→ Data listing:
□ □ □
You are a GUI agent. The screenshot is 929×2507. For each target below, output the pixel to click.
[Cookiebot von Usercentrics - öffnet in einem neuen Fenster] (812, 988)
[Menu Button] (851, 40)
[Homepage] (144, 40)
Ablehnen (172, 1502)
□ □ □
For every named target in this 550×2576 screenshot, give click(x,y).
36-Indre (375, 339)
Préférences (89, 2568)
□ □ □
→ Try it: From the records above, pull every line that has the string "target" and copy it.

→ Task answer:
You are a GUI agent. The screenshot is 929×2507. For each target below, output the pixel to click.
For every named target in this 550×2576 screenshot, give click(x,y).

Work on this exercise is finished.